We are making progress on being able to run openmrs-core with multiple replicas.
We need to make adjustments to the initializer module so that it only import files on the first node it runs and it doesn’t re-import on consecutive nodes. We also need to consider upgrading a node and having new import files. In such a case the first node that gets upgraded should run the import and other upgraded nodes should not.
I think that the easiest way to accomplish that is by persisting the import state in DB and not on disk so it’s visible to all nodes.
This seems like the more challenging thing to solve. Iniz basically figures out whether or not a file has been processed by comparing its checksum to the stored checksum. If two nodes for the same instance have different Iniz configurations, then nodes run after the “upgraded“ node will try to process their config, potentially over-writing the newer configuration. I’m not sure how to communicate “these checksums mean you do nothing“ without completely redesigning how Iniz checks for changes.
I think that kind of points to us needing a solution along the lines @dkayiwa mentioned. Even if we store the checksums in the database, we’ll still need to make sure that every node sees a consistent initializer configuration.
What about introducing a centralized database flag or table that tracks whether the import has been completed for a given version or config set.
The first upgraded node checks the database,if the import hasnot run, it proceeds and marks it as done and all the subsequent nodes also check this flag and skip the import if it’s already marked as completed.So we would avoid multiple nodes to import at once without needing to redesign how checksums are calculated or interpreted.
There’s no concept of a “version“ to leverage here though. So such a scheme is possible, but requires re-working Iniz in a way that might make Iniz more annoying. Currently Iniz scans through each file in it’s configuration and basically determines “has this file been processed“. Theoretically, I guess, we could keep track of multiple checksums for each file in the DB, but then we lose the ability to easily “roll-back“ the Iniz configuration.
Alternatively, we could mark just one node to run initialization via a system property… We would have to make sure that any upgrade begins from that node…
Yeah. It might be nice to have a feature where we could do this with “initialization“ modules in general. Most implementations end up with some sort of module that’s responsible for loading metadata and sometimes certain data elements, and they aren’t all based on Iniz, e.g., PIH’s pih-core or KenyaEMR’s CoreContext.
All right so I decided to go with having one instance as primary and setting a system property for modules to check and run any imports only on primary. It still requires making changes in modules, but it makes things much simpler.
Thinking again on this… I feel we need to look more towards the future, where the OpenMRS backend service is stateless and we don’t need to attach volumes to containers in Kubernetes thanks to using StorageService for handling files. No volumes means ease of replication and backup with StorageService and ease of moving replicas between nodes and handling failover.
I’d like us to re-consider saving checksums for imported files in DB and adding a manifest to a set of import files with a version. We would only run an import for files, if a version increases. We could also provide a way to roll back to a previous version with an environment variable, if an import to a newer version fails. It would allow us to stop relying on local disk storage and roll out upgrades using any node in a cluster with automated roll back. It would also speed up startup time as we would not have to iterate through all the files in different modules and evaluate checksums on each startup. Please see TRUNK-6418 and TRUNK-6417, where we are going with startup time improvements.
It’s slightly more work, but it brings us closer to the future, where OpenMRS backend service becomes stateless and all data is persisted via DB and StorageService (S3/Minio/local storage).
I would be supportive of re-considering moving initializer checksums to the DB. In addition to the use case presented here, we run into issues occasionally when restoring a database from a backup where initializer loads all of the configuration files on first startup because the record of which initializer checksums have already been applied to the database are not stored in the database itself. One needs to know this and have a process for both backing up and restoring the initializer_checksums directory at the time of DB backup and restore to prevent this from happening. It isn’t a huge issue, as Initializer loading should not generally change any state to an undesired value, but it can be an annoyance / factor if there are downstream processes that listen for DB change events, like sync, event firing, or a CDC mechanism…
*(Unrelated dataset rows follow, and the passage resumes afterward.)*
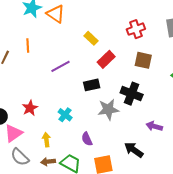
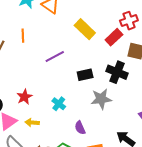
yellow rectangle: (91, 38) -> (85, 29), size x1.5
red rectangle: (106, 59) -> (114, 37), moved
black cross: (132, 94) -> (117, 72), moved
yellow arrow: (46, 140) -> (32, 123), moved, turned -80

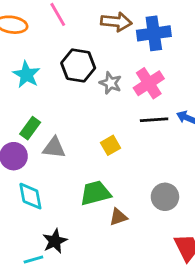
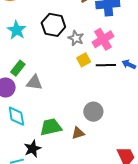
yellow square: (111, 145) -> (84, 60), moved
green trapezoid: (95, 193) -> (51, 127), moved
gray circle: (165, 197) -> (93, 112), moved

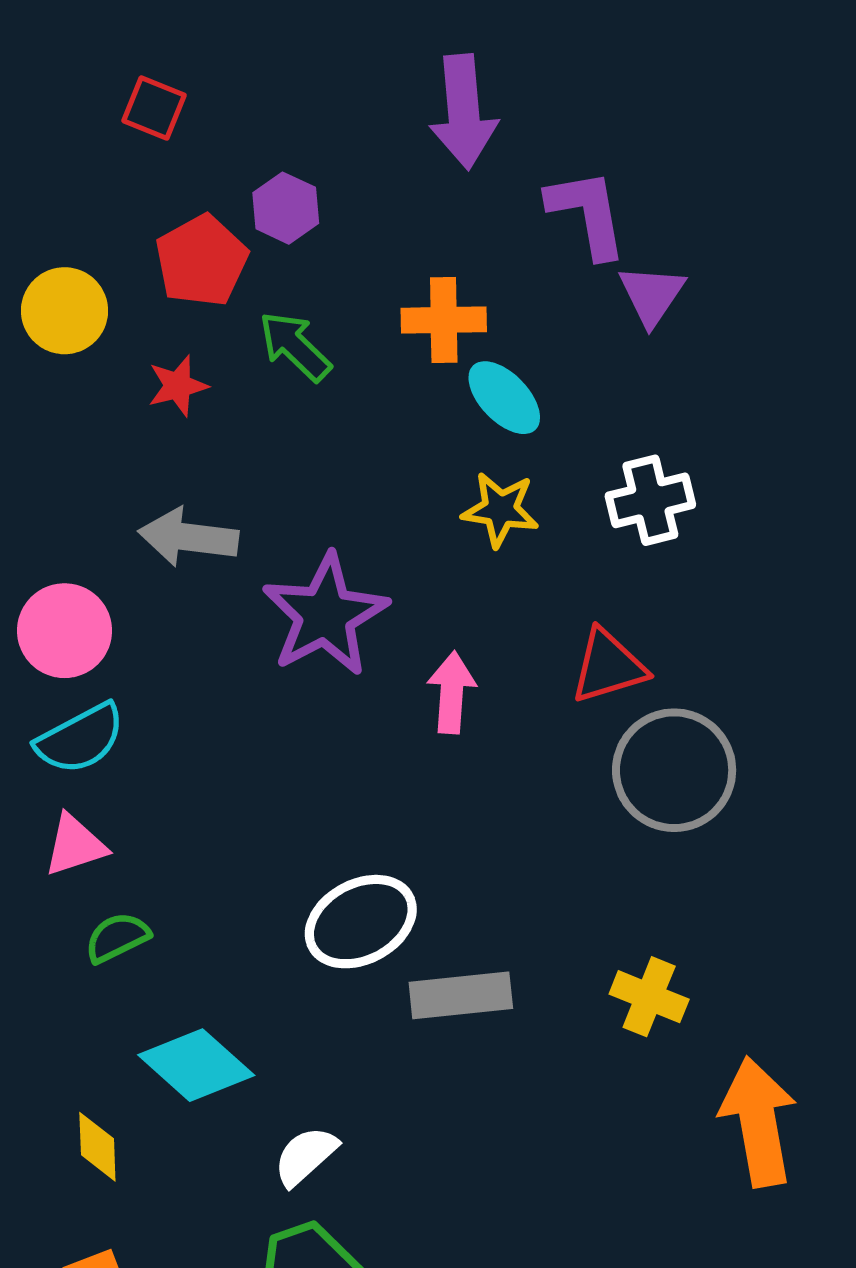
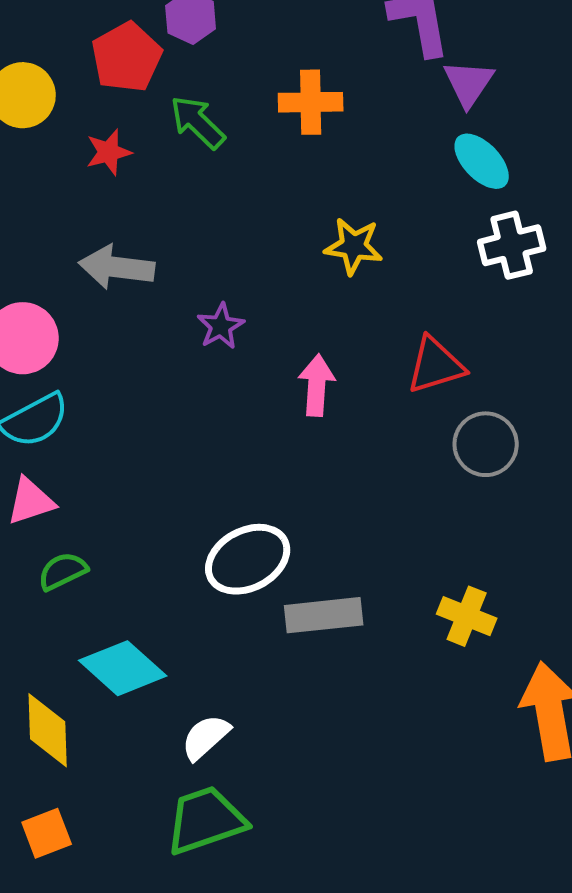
cyan ellipse: (504, 398) -> (482, 161), moved
white cross: (650, 500) -> (512, 245), moved
purple star: (325, 615) -> (221, 326), size x0.5
gray circle: (674, 770) -> (486, 444), size x0.7
yellow diamond: (97, 1147) -> (48, 730), size x1.4

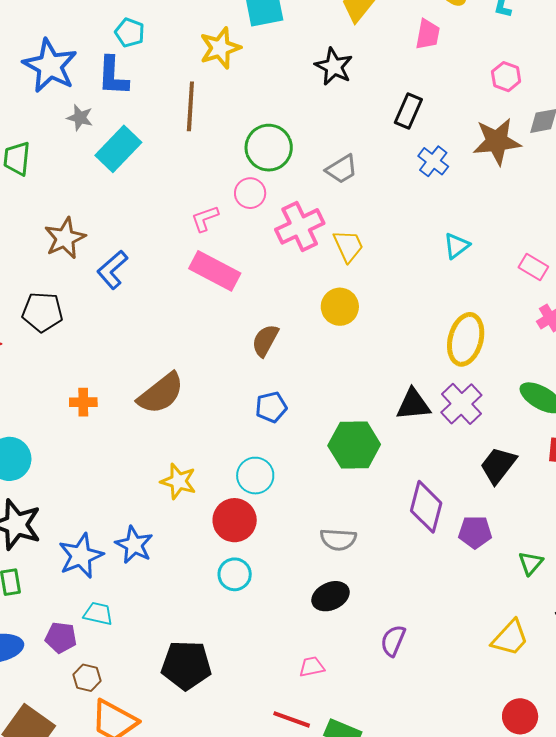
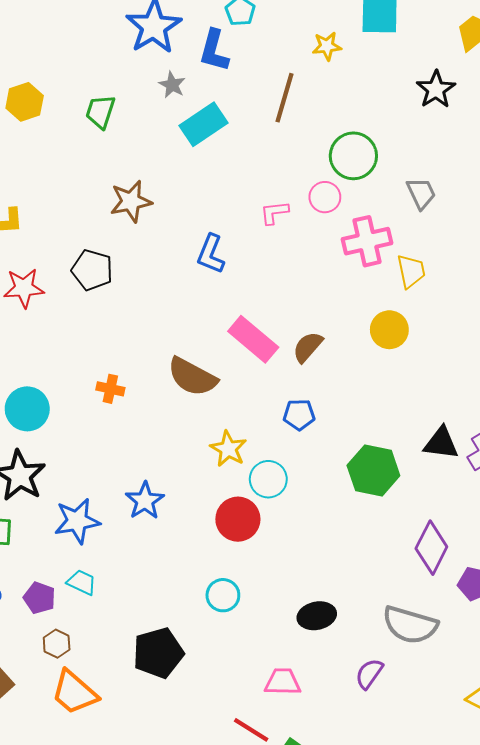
yellow star: (220, 48) -> (327, 46), size x0.7
gray trapezoid: (342, 169) -> (421, 193), turned -96
blue L-shape: (112, 270) -> (211, 254), moved, turned -39
pink rectangle: (215, 271) -> (253, 339), moved
brown semicircle: (161, 393) -> (192, 377), turned 54
orange cross: (83, 402) -> (110, 389), moved
yellow star: (178, 481) -> (228, 449), moved
gray semicircle: (338, 539) -> (410, 625), moved, size x1.5
blue star: (134, 545) -> (145, 501), moved
cyan circle: (235, 574) -> (223, 595), moved
black pentagon: (186, 665) -> (158, 653), turned -30
pink trapezoid: (312, 667) -> (283, 682), size x1.4

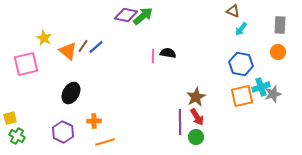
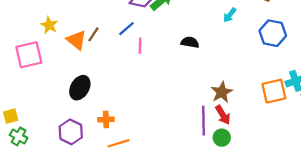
cyan arrow: (241, 29) -> (230, 15), moved
blue line: (96, 47) -> (126, 29), moved
pink line: (153, 56) -> (140, 46), moved
blue hexagon: (241, 64) -> (273, 33), moved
I don’t have any issue with saving the checksum in the DB; that seems perfectly fine and, realistically, a lot more efficient use of storage. I think we would want to preserve one feature of the checksums I alluded to above, specifically, that there is only ever 1 checksum per file.
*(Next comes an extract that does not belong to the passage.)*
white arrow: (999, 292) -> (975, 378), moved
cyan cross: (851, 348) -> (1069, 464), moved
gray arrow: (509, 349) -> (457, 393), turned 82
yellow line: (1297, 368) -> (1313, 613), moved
I’m ok with some kind of version manifest, but we probably need to figure out how that works, especially with features like content packages, and specifically, a distributions ability to contain many of these. Currently, we haven’t been requiring a single versioned artifact containing all metadata.
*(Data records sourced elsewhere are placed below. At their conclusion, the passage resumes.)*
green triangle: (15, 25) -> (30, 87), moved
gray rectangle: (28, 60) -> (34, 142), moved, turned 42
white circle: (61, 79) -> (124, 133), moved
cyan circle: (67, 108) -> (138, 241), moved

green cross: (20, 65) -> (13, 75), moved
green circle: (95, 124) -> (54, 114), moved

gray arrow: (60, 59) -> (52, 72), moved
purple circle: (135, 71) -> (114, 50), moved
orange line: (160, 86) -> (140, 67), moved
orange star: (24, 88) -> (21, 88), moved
@mksd and @mksrom, since you own the project. Would you approve such changes? In summary:
Save checksums in DB, which solves the issue of having to backup checksums stored in a file system and replicate them between all nodes.
Introduce a version for an import set. If the version is higher than persisted in the DB examine checksums and do import. If version is lower, skip the import unless there’s an environment variable set to roll back to older version. It speeds up startup and makes it easy to do rolling upgrades without having a dedicated node to run an upgrade.